The UK has officially pulled the trigger on Article 50 and commenced the two-year negotiation process that will end in its exit from the EU.
With the activation of Article 50 of the Treaty of Lisbon, EU legislators will now convene to decide what positions they will take on a range of issues, from the rights of EU citizens in the UK to financial services passporting.
The Article 50 letter, which was signed by UK Prime Minister Theresa May yesterday, was handed to Donald Tusk, president of the European Council, at lunchtime.
Official negotiations between the European Commission and the UK’s Brexit team are expected to commence on 29 April. The process can take no more than two years, unless the European Council approves an extension.
Membership of the EU is complex, with many aspects of UK legislation intertwined with or underpinned by regulations and directives designed in Brussels.
UK ministers will have to simultaneously negotiate the terms of the exit from the EU, lobby for and begin discussions about a new trade deal with the 27 remaining member states, do the same with every other country around the world, and begin reforming its own laws.
The mooted Great Repeal Bill will preserve EU law in UK legislation in one fell swoop, although this is still subject to the parliamentary scrutiny that almost derailed the so-called Brexit bill earlier in March.
A leaked European Parliament resolution suggested no free trade deal will be forthcoming in the next two years, and that any post-Brexit transition arrangement beginning in 2019 can last no longer than three years.
In particular, the resolution “opposes any agreement between the EU and the UK that would contain piecemeal or sectoral provisions, including with respect to financial services, providing UK-based undertakings with preferential access to the single market and, or the customs union” and “underlines that after its withdrawal the UK will fall into the third country regime foreseen in EU legislation”.
Steve Georgala, CEO at fund administrator Maitland, believes third-party passporting across financial services is highly likely. He said: “I can’t imagine the UK not being given the same third-party passporting rights as other European nations. The UK market is the most sophisticated and regulated jurisdiction in the EU. There is too much vested interest from both sides and people want to invest in the UK.”
According to Ivor Edwards, corporate insurance partner at law firm Clyde & Co, insurers haven't been waiting for Article 50 to be triggered. Planning for the UK’s exit from the EU is “well underway”.
Insurers have been actively working to take concrete steps for all eventualities by setting up carrier companies in remaining EU member states.

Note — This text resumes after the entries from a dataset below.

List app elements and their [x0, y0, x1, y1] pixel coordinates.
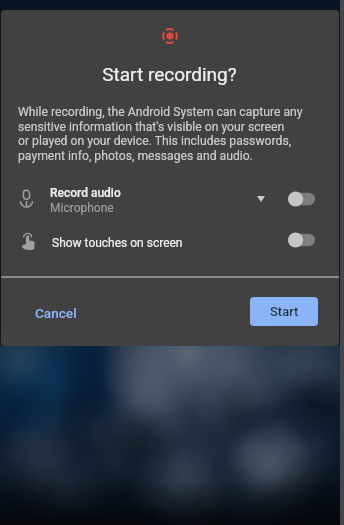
staticText: Start recording? [102, 63, 237, 85]
button[interactable]: Toggle [287, 230, 316, 250]
staticText: Record audio [50, 186, 121, 200]
staticText: payment info, photos, messages and audio… [18, 149, 253, 163]
staticText: Start [270, 304, 299, 319]
staticText: Microphone [50, 201, 114, 215]
button[interactable]: Start [250, 297, 318, 326]
button[interactable] [1, 219, 339, 262]
staticText: sensitive information that's visible on … [18, 120, 285, 134]
staticText: Cancel [35, 305, 77, 321]
button[interactable]: Cancel [23, 297, 89, 329]
staticText: Show touches on screen [52, 236, 183, 250]
button[interactable] [1, 176, 339, 219]
staticText: While recording, the Android System can … [18, 105, 303, 119]
button[interactable]: Toggle [287, 189, 316, 209]
staticText: or played on your device. This includes … [18, 134, 292, 148]
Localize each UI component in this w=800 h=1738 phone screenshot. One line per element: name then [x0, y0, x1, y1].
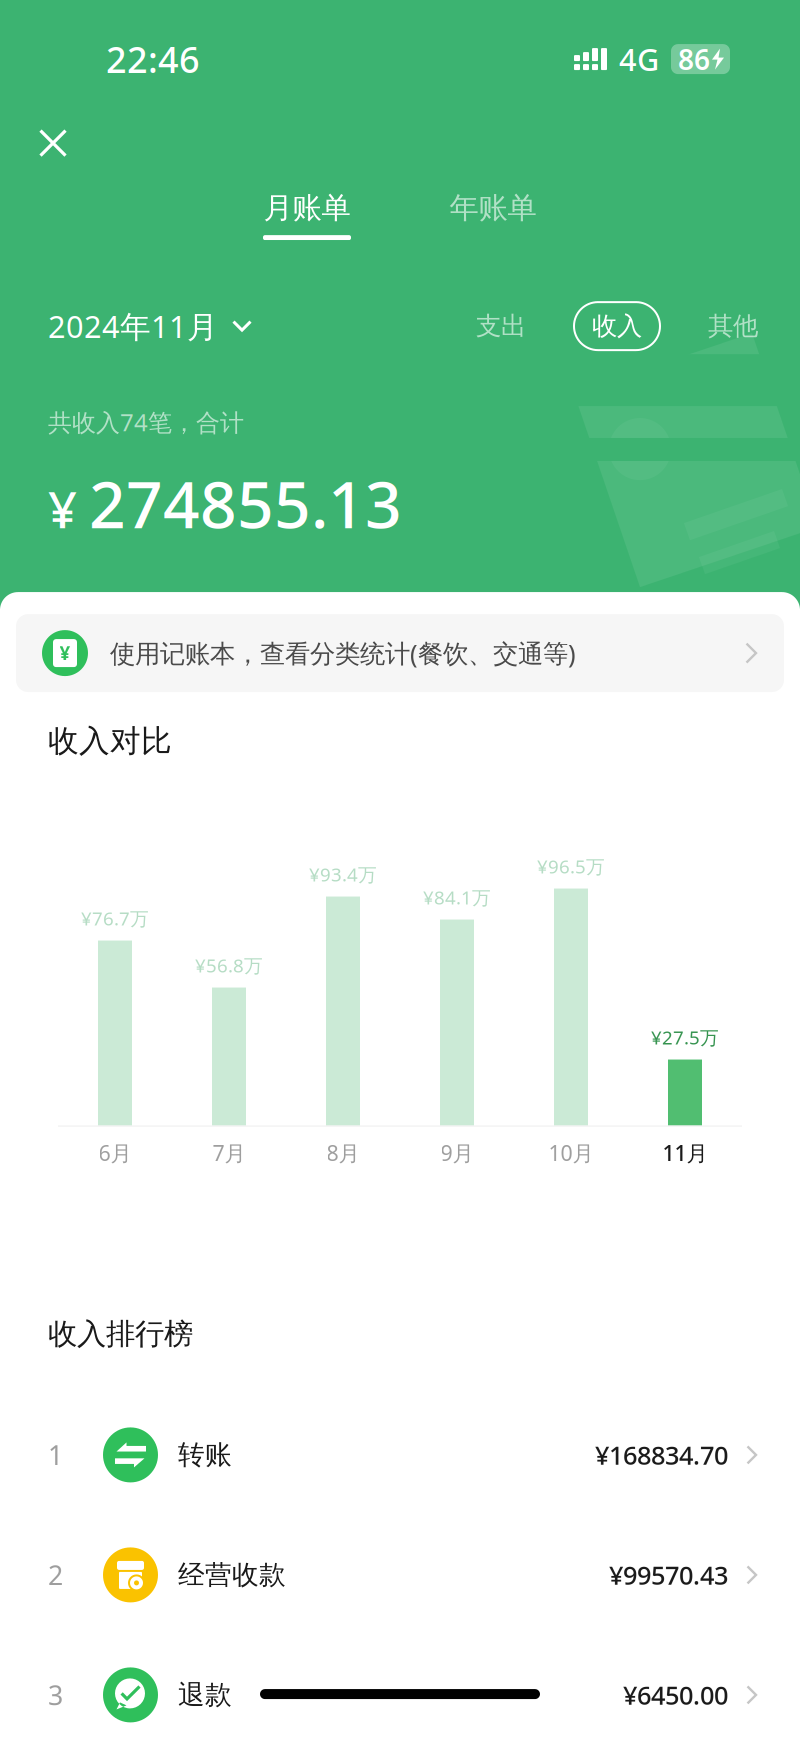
staticText: 2024年11月 — [48, 306, 218, 346]
button[interactable]: 年账单 — [400, 190, 586, 240]
staticText: ¥ — [60, 641, 70, 666]
staticText: 月账单 — [264, 190, 350, 226]
staticText: 其他 — [708, 311, 758, 342]
button[interactable]: 其他 — [704, 300, 762, 352]
staticText: ¥56.8万 — [195, 953, 263, 978]
staticText: 86 — [678, 40, 710, 78]
staticText: 共收入74笔，合计 — [48, 406, 244, 438]
button[interactable]: 2 — [0, 1515, 800, 1635]
staticText: 退款 — [178, 1678, 232, 1711]
staticText: 收入排行榜 — [48, 1316, 193, 1352]
staticText: ¥27.5万 — [651, 1025, 719, 1050]
staticText: 10月 — [548, 1138, 594, 1167]
button[interactable]: 1 — [0, 1395, 800, 1515]
staticText: 7月 — [212, 1138, 246, 1167]
staticText: 经营收款 — [178, 1558, 286, 1591]
button[interactable]: 3 — [0, 1635, 800, 1738]
staticText: ¥6450.00 — [623, 1678, 728, 1712]
staticText: 4G — [619, 39, 659, 79]
staticText: 274855.13 — [89, 461, 402, 546]
staticText: 支出 — [476, 311, 526, 342]
staticText: 1 — [48, 1437, 63, 1473]
staticText: ¥ — [48, 475, 77, 542]
staticText: 9月 — [440, 1138, 474, 1167]
staticText: 6月 — [98, 1138, 132, 1167]
button[interactable]: 支出 — [472, 300, 530, 352]
staticText: 8月 — [326, 1138, 360, 1167]
button[interactable]: ¥ — [16, 614, 784, 692]
staticText: 11月 — [662, 1138, 708, 1167]
button[interactable]: Close — [16, 106, 90, 180]
staticText: ¥99570.43 — [609, 1558, 728, 1592]
staticText: 使用记账本，查看分类统计(餐饮、交通等) — [110, 636, 576, 670]
staticText: ¥96.5万 — [537, 854, 605, 879]
staticText: ¥168834.70 — [595, 1438, 728, 1472]
staticText: 22:46 — [106, 35, 200, 83]
staticText: 收入 — [592, 311, 642, 342]
staticText: ¥93.4万 — [309, 862, 377, 887]
button[interactable]: 收入 — [574, 302, 660, 350]
staticText: 2 — [48, 1557, 63, 1593]
button[interactable]: 2024年11月 — [48, 298, 252, 354]
staticText: 收入对比 — [48, 722, 172, 760]
staticText: 转账 — [178, 1438, 232, 1471]
staticText: 年账单 — [450, 190, 536, 226]
staticText: ¥76.7万 — [81, 906, 149, 931]
staticText: 3 — [48, 1677, 63, 1713]
button[interactable]: 月账单 — [214, 190, 400, 240]
staticText: ¥84.1万 — [423, 885, 491, 910]
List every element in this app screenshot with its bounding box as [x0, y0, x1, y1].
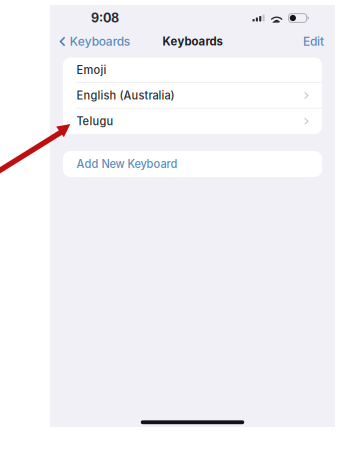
staticText: Add New Keyboard	[76, 158, 178, 171]
button[interactable]: Telugu	[63, 108, 322, 134]
button[interactable]: Emoji	[63, 58, 322, 83]
staticText: Emoji	[76, 63, 106, 76]
staticText: 9:08	[91, 11, 119, 25]
button[interactable]: English (Australia)	[63, 83, 322, 108]
staticText: English (Australia)	[76, 89, 174, 102]
staticText: Edit	[303, 34, 324, 49]
staticText: Keyboards	[70, 34, 130, 49]
button[interactable]: Edit	[303, 30, 335, 53]
button[interactable]: Keyboards	[50, 30, 130, 53]
staticText: Keyboards	[162, 35, 222, 48]
staticText: Telugu	[76, 115, 114, 128]
button[interactable]: Add New Keyboard	[63, 151, 322, 177]
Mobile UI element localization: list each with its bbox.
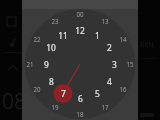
- button[interactable]: Sound: [0, 32, 160, 52]
- button[interactable]: 18: [71, 108, 89, 120]
- staticText: 20: [33, 85, 41, 93]
- staticText: 19: [51, 103, 59, 111]
- staticText: 10: [46, 42, 56, 53]
- button[interactable]: Collapse: [6, 61, 20, 75]
- button[interactable]: 13: [96, 15, 114, 27]
- staticText: 23: [51, 17, 59, 25]
- button[interactable]: 1: [88, 29, 106, 41]
- button[interactable]: 8: [42, 75, 60, 87]
- staticText: 16: [119, 85, 127, 93]
- button[interactable]: 6: [71, 92, 89, 104]
- button[interactable]: 00: [71, 8, 89, 20]
- button[interactable]: 22: [28, 33, 46, 45]
- button[interactable]: 20: [28, 83, 46, 95]
- staticText: REN: [140, 40, 154, 50]
- staticText: 00: [76, 10, 84, 18]
- button[interactable]: 3: [105, 58, 123, 70]
- button[interactable]: 12: [71, 24, 89, 36]
- button[interactable]: 9: [37, 58, 55, 70]
- staticText: 8: [49, 76, 54, 87]
- button[interactable]: 11: [54, 29, 72, 41]
- staticText: 1: [95, 30, 100, 41]
- staticText: 5: [95, 88, 100, 99]
- button[interactable]: 17: [96, 101, 114, 113]
- button[interactable]: 5: [88, 87, 106, 99]
- staticText: 08: [2, 87, 26, 116]
- staticText: 11: [58, 30, 68, 41]
- staticText: 21: [26, 60, 34, 68]
- staticText: 12: [75, 25, 85, 36]
- button[interactable]: 23: [46, 15, 64, 27]
- staticText: 3: [112, 59, 117, 70]
- staticText: 17: [101, 103, 109, 111]
- staticText: 6: [78, 93, 83, 104]
- button[interactable]: 15: [121, 58, 139, 70]
- button[interactable]: Select: [7, 17, 16, 26]
- button[interactable]: 14: [114, 33, 132, 45]
- button[interactable]: 10: [42, 41, 60, 53]
- button[interactable]: 7: [54, 87, 72, 99]
- button[interactable]: 16: [114, 83, 132, 95]
- button[interactable]: 4: [100, 75, 118, 87]
- staticText: 7: [61, 88, 66, 99]
- staticText: 14: [119, 35, 127, 43]
- staticText: 15: [126, 60, 134, 68]
- staticText: 4: [107, 76, 112, 87]
- staticText: 22: [33, 35, 41, 43]
- button[interactable]: 2: [100, 41, 118, 53]
- button[interactable]: 21: [21, 58, 39, 70]
- staticText: 9: [44, 59, 49, 70]
- button[interactable]: 19: [46, 101, 64, 113]
- staticText: 2: [107, 42, 112, 53]
- staticText: 13: [101, 17, 109, 25]
- other: Sound: [8, 38, 17, 47]
- staticText: 18: [76, 110, 84, 118]
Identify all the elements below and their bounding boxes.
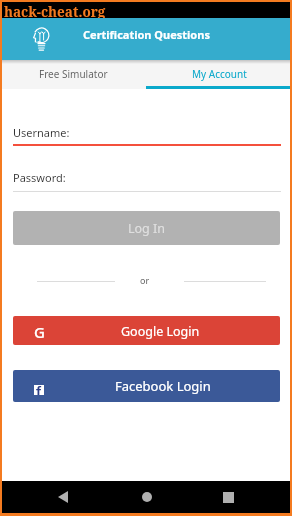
- staticText: My Account: [192, 67, 247, 81]
- staticText: Facebook Login: [115, 377, 211, 395]
- staticText: Certification Questions: [83, 27, 210, 42]
- staticText: hack-cheat.org: [4, 3, 106, 21]
- staticText: G: [34, 322, 45, 342]
- staticText: Google Login: [121, 323, 200, 340]
- staticText: or: [140, 274, 150, 286]
- button[interactable]: My Account: [146, 59, 292, 88]
- button[interactable]: G: [13, 316, 280, 345]
- staticText: Log In: [128, 220, 166, 237]
- button[interactable]: Facebook Login: [13, 370, 280, 402]
- button[interactable]: Back: [44, 481, 81, 513]
- staticText: Free Simulator: [39, 67, 108, 81]
- button[interactable]: Recent apps: [210, 481, 247, 513]
- button[interactable]: Log In: [13, 211, 280, 245]
- button[interactable]: Home: [128, 481, 165, 513]
- staticText: Username:: [13, 125, 70, 140]
- button[interactable]: Free Simulator: [0, 59, 146, 88]
- staticText: Password:: [13, 170, 66, 185]
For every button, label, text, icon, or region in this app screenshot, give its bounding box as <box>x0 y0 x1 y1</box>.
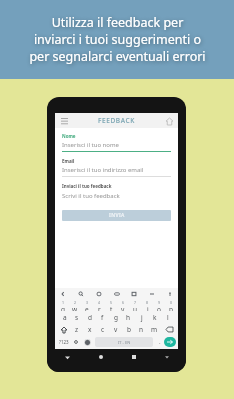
button[interactable]: v <box>109 324 122 335</box>
button[interactable]: 5 <box>105 300 117 311</box>
staticText: v <box>114 325 118 334</box>
staticText: u <box>133 305 138 311</box>
staticText: d <box>88 313 92 322</box>
staticText: p <box>169 305 173 311</box>
staticText: Inviaci il tuo feedback <box>62 183 112 189</box>
staticText: o <box>157 305 161 311</box>
button[interactable]: x <box>83 324 96 335</box>
staticText: k <box>153 313 157 322</box>
button[interactable]: Home <box>95 351 107 363</box>
button[interactable]: s <box>71 312 83 323</box>
staticText: l <box>167 313 169 322</box>
button[interactable]: Back <box>61 351 73 363</box>
button[interactable]: . <box>155 337 164 347</box>
button[interactable]: d <box>83 312 96 323</box>
button[interactable]: Language <box>81 337 93 347</box>
staticText: IT - EN <box>118 340 131 345</box>
staticText: 8 <box>146 300 149 305</box>
staticText: n <box>139 325 144 334</box>
button[interactable]: Scrivi il tuo feedback <box>62 192 171 204</box>
button[interactable]: Menu <box>59 116 69 126</box>
staticText: 5 <box>110 300 113 305</box>
button[interactable]: Voice <box>165 289 175 299</box>
staticText: w <box>72 305 78 311</box>
button[interactable]: l <box>161 312 174 323</box>
button[interactable]: Space <box>95 337 153 347</box>
button[interactable]: k <box>148 312 161 323</box>
button[interactable]: Inserisci il tuo nome <box>62 141 171 149</box>
staticText: 1 <box>62 300 65 305</box>
staticText: 4 <box>98 300 101 305</box>
staticText: e <box>85 305 89 311</box>
staticText: h <box>126 313 131 322</box>
staticText: f <box>101 313 104 322</box>
staticText: q <box>61 305 65 311</box>
button[interactable]: Hide keyboard <box>162 352 172 362</box>
staticText: m <box>151 325 158 334</box>
staticText: 3 <box>86 300 89 305</box>
button[interactable]: Shift <box>56 324 71 335</box>
staticText: Utilizza il feedback per inviarci i tuoi… <box>29 14 206 65</box>
button[interactable]: z <box>71 324 83 335</box>
staticText: 6 <box>122 300 125 305</box>
button[interactable]: f <box>96 312 109 323</box>
staticText: 9 <box>158 300 161 305</box>
button[interactable]: 8 <box>141 300 153 311</box>
button[interactable]: INVIA <box>62 210 171 221</box>
staticText: Scrivi il tuo feedback <box>62 192 120 200</box>
staticText: Inserisci il tuo indirizzo email <box>62 166 144 174</box>
button[interactable]: 7 <box>129 300 141 311</box>
button[interactable]: Emoji <box>94 289 104 299</box>
staticText: ?123 <box>59 339 69 345</box>
button[interactable]: Back <box>58 289 68 299</box>
staticText: Email <box>62 158 75 164</box>
staticText: x <box>88 325 92 334</box>
staticText: . <box>159 338 161 346</box>
staticText: 2 <box>74 300 77 305</box>
button[interactable]: Recents <box>128 351 140 363</box>
button[interactable]: 0 <box>165 300 177 311</box>
button[interactable]: n <box>135 324 148 335</box>
staticText: g <box>114 313 118 322</box>
button[interactable]: Inserisci il tuo indirizzo email <box>62 166 171 174</box>
button[interactable]: Translate <box>129 289 139 299</box>
staticText: r <box>98 305 101 311</box>
button[interactable]: a <box>59 312 71 323</box>
button[interactable]: h <box>122 312 135 323</box>
staticText: Inserisci il tuo nome <box>62 141 119 149</box>
button[interactable]: 1 <box>56 300 69 311</box>
staticText: z <box>75 325 79 334</box>
staticText: FEEDBACK <box>98 116 135 125</box>
staticText: a <box>63 313 67 322</box>
staticText: b <box>127 325 131 334</box>
staticText: i <box>147 305 149 311</box>
staticText: c <box>101 325 105 334</box>
button[interactable]: Search <box>76 289 86 299</box>
button[interactable]: 4 <box>93 300 105 311</box>
button[interactable]: More <box>147 289 157 299</box>
button[interactable]: Backspace <box>161 324 177 335</box>
button[interactable]: j <box>135 312 148 323</box>
button[interactable]: GIF <box>112 289 122 299</box>
button[interactable]: m <box>148 324 161 335</box>
staticText: Nome <box>62 133 76 139</box>
staticText: y <box>121 305 125 311</box>
button[interactable]: c <box>96 324 109 335</box>
button[interactable]: Enter <box>164 337 176 347</box>
staticText: 0 <box>170 300 173 305</box>
button[interactable]: ?123 <box>57 337 71 347</box>
button[interactable]: g <box>109 312 122 323</box>
button[interactable]: b <box>122 324 135 335</box>
button[interactable]: 3 <box>81 300 93 311</box>
button[interactable]: 2 <box>69 300 81 311</box>
staticText: t <box>110 305 113 311</box>
staticText: s <box>75 313 79 322</box>
button[interactable]: 6 <box>117 300 129 311</box>
staticText: j <box>141 313 143 322</box>
button[interactable]: Home <box>164 116 174 126</box>
button[interactable]: Emoji <box>71 337 81 347</box>
staticText: 7 <box>134 300 137 305</box>
staticText: INVIA <box>109 212 125 219</box>
button[interactable]: 9 <box>153 300 165 311</box>
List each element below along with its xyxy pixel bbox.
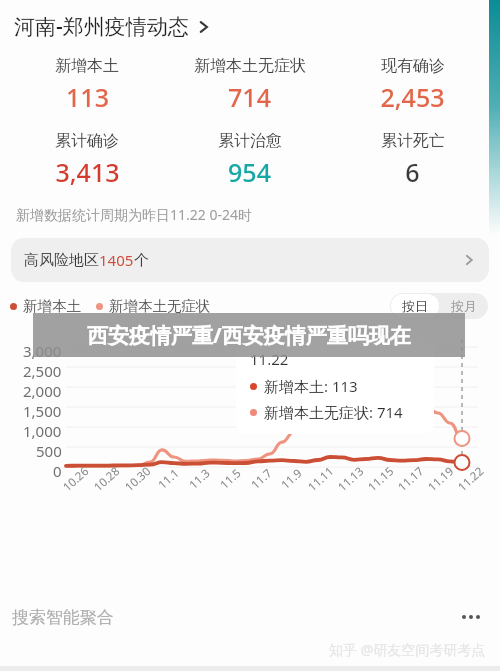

Edwards said: “The insurance industry will be hoping that the UK government achieves the freest possible trade in financial services between the UK and EU member states as part of a new strategic partnership agreement.”
“It remains in everyone's interests that financial services can be carried out efficiently across the continent by a system that provides for mutual market access.”
“However, at this point, no-one knows when an agreement might be reached, if at all, nor what provisions in might contain. The industry is watching on with interest, but it's not waiting with baited breath. It's acting already."
Michaela Koller, director general of Insurance Europe, whose national insurance association members are present across 35 countries, commented: “The triggering of Article 50 marks the beginning of a complicated process that could have a significant impact on the future prosperity of both Europe and the UK. Therefore, it is important that the upcoming negotiations focus on delivering a result that benefits citizens and businesses on both sides.”
The UK voted 52 percent to 48 percent in favour of exiting the EU in June 2016, after former Primer Minister David Cameron launched the referendum to appease eurosceptic Conservative colleagues.